Sorry, Novalis. Dream scholar J. Allen Hobson has allegedly discovered that dreams mean nothing after all. In a recent paper, Hobson claims that dreaming ‘constitute a protoconscious state’. Rather than the mind’s excursion into parallel realities, repressed desires, or absurdism, dreams may be practice runs for reality.
He told the New York Times this week that ‘dreams are tuning the mind for conscious awareness.’ The brain may function exactly the same way whether dreaming or awake. The difference is the presence of absence of external stimulus. Hobson hopes, ultimately, to explore ‘a theory of consciousness that is derived from the study of dreaming.’

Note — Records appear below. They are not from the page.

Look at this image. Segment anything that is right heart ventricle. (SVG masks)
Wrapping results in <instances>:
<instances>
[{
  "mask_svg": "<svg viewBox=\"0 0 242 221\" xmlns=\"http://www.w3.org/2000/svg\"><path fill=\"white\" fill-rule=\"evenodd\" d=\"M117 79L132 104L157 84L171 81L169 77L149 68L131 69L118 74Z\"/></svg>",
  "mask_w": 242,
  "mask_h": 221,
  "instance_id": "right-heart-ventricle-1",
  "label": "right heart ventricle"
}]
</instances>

Perhaps now, all the wildest dreams of the German Romantics will come true. They explored the connection between dreaming and waking by writing fantasy. ‘Our life,’ Novalis said, ‘is no dream, but it can–and perhaps it should–become one.’ Dr. Hobson might want to include a dose of SF in his research. It would be a relief to find out that I really am a cockroach.
Alternatively, move to the suburbs.
Paul Barker’s The Freedoms of Suburbia (Frances Lincoln, 2009) defends the burbs as dreams come true. According to The Economist, he suggests that the suburbs are ‘a place that reflects how people want to live, as opposed to how they ought to live’–that is, ‘child-oriented and politically conservative but wildly improvisational when it comes to interior design.’ Quite possibly, the reviewer adds, Barker’s robust defense of block housing and bay windows represent the latest fascination with past architectural trends.

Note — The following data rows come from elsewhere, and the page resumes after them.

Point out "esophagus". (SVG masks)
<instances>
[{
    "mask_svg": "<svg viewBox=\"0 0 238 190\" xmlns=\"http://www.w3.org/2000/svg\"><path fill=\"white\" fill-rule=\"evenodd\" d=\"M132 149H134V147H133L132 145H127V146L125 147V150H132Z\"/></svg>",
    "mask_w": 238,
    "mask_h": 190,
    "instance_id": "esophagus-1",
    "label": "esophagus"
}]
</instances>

The Observer sees the matter somewhat differently. Rachel Cooke suggests that Barker is simply being honest about our dreams. It’s all very well for the young and the edgy to live in urban flats with a Starbucks in every direction. But, in the end, ‘I want, if not to wear my trouser bottoms rolled, certainly to have a pocket-sized garden and the illusion that my neighbours are more than three feet away from me.’ The suburbs contain a vision of individuality, she suggests, a comforting reassurance that I am myself, and I can like lawns if I want to.
Both reviews agree that ‘suburbophobia’ has existed as long as the suburbs themselves. And that suburbs are on their way up in the world. Perhaps the suburban dream deserves a second chance? Perhaps boring is the new exciting?

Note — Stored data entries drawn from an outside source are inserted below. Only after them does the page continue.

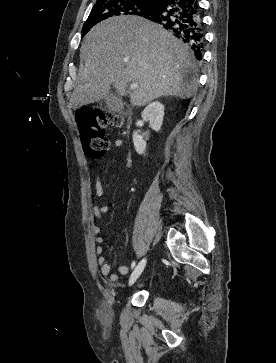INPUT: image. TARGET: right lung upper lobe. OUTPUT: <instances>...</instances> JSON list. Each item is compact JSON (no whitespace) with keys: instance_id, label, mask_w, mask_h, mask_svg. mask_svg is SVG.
<instances>
[{"instance_id":"cb5924a9","label":"right lung upper lobe","mask_w":276,"mask_h":363,"mask_svg":"<svg viewBox=\"0 0 276 363\" xmlns=\"http://www.w3.org/2000/svg\"><path fill=\"white\" fill-rule=\"evenodd\" d=\"M147 1H151V2H153L154 4H157L160 0H147Z\"/></svg>"}]
</instances>
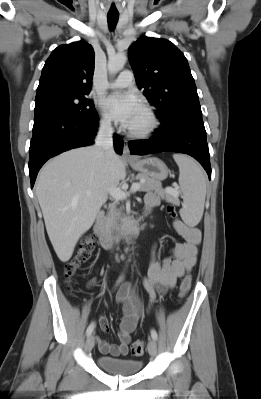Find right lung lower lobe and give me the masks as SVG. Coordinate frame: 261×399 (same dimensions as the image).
<instances>
[{
  "label": "right lung lower lobe",
  "instance_id": "right-lung-lower-lobe-1",
  "mask_svg": "<svg viewBox=\"0 0 261 399\" xmlns=\"http://www.w3.org/2000/svg\"><path fill=\"white\" fill-rule=\"evenodd\" d=\"M98 115L83 121L62 113H51L34 118L33 137L29 148V175L33 187L38 171L53 156L64 151L94 143ZM114 148L123 151V139L114 135Z\"/></svg>",
  "mask_w": 261,
  "mask_h": 399
}]
</instances>
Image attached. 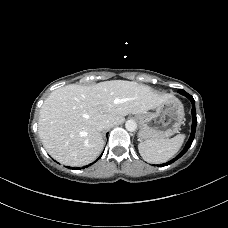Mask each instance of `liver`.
Returning a JSON list of instances; mask_svg holds the SVG:
<instances>
[{
	"label": "liver",
	"mask_w": 228,
	"mask_h": 228,
	"mask_svg": "<svg viewBox=\"0 0 228 228\" xmlns=\"http://www.w3.org/2000/svg\"><path fill=\"white\" fill-rule=\"evenodd\" d=\"M169 94L134 81L111 80L92 86L70 84L53 91L40 109L38 133L51 157L70 166H83L102 152L97 124L124 122L130 113L161 105Z\"/></svg>",
	"instance_id": "liver-1"
}]
</instances>
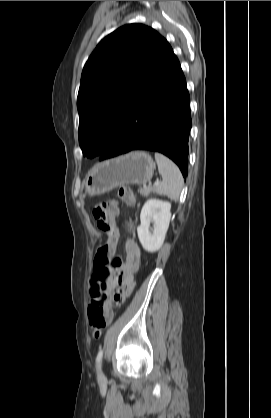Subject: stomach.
I'll use <instances>...</instances> for the list:
<instances>
[{"label":"stomach","instance_id":"obj_1","mask_svg":"<svg viewBox=\"0 0 271 418\" xmlns=\"http://www.w3.org/2000/svg\"><path fill=\"white\" fill-rule=\"evenodd\" d=\"M155 164L142 151L131 152L96 164L86 177V192L101 195L124 184H146L151 180Z\"/></svg>","mask_w":271,"mask_h":418}]
</instances>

Perhaps we need a theory of protoburbia–life in the suburbs as life without external stimulus?
Jonathan Dove could set it to music. He’s launched a musical crusade to make opera-family friendly. His latest opera, soon to appear at Young Vic, retells a Finnish folktale in which the swan-hunting hero gets dismembered. There’s still a happily ever after all–the swan-hunter’s mother sings over the remains, and he comes back to life. The story, Dove says, speaks of the power of song and myth. ‘It also suggest[s] a counterpart (and antidote) to those Wagner operas where a soprano sings herself to death in the last 20 minutes.’
Dove has rediscovered that ‘opera thrives on fairytales.’ Kids love it. And not the Disneyfied versions, either. Give them the grit of original Grimm if you want them to appreciate it, he says. His 2007 operatic adaptation of Pinocchio kept the more horrifying elements in the story (getting eaten by a whale was the least of Pinocchio’s worries). ‘Our young audiences took it all in their stride: the most popular moment turned out to be where the cricket gets squished by a mallet.’
Perhaps because everyone’s always dreamed about doing that.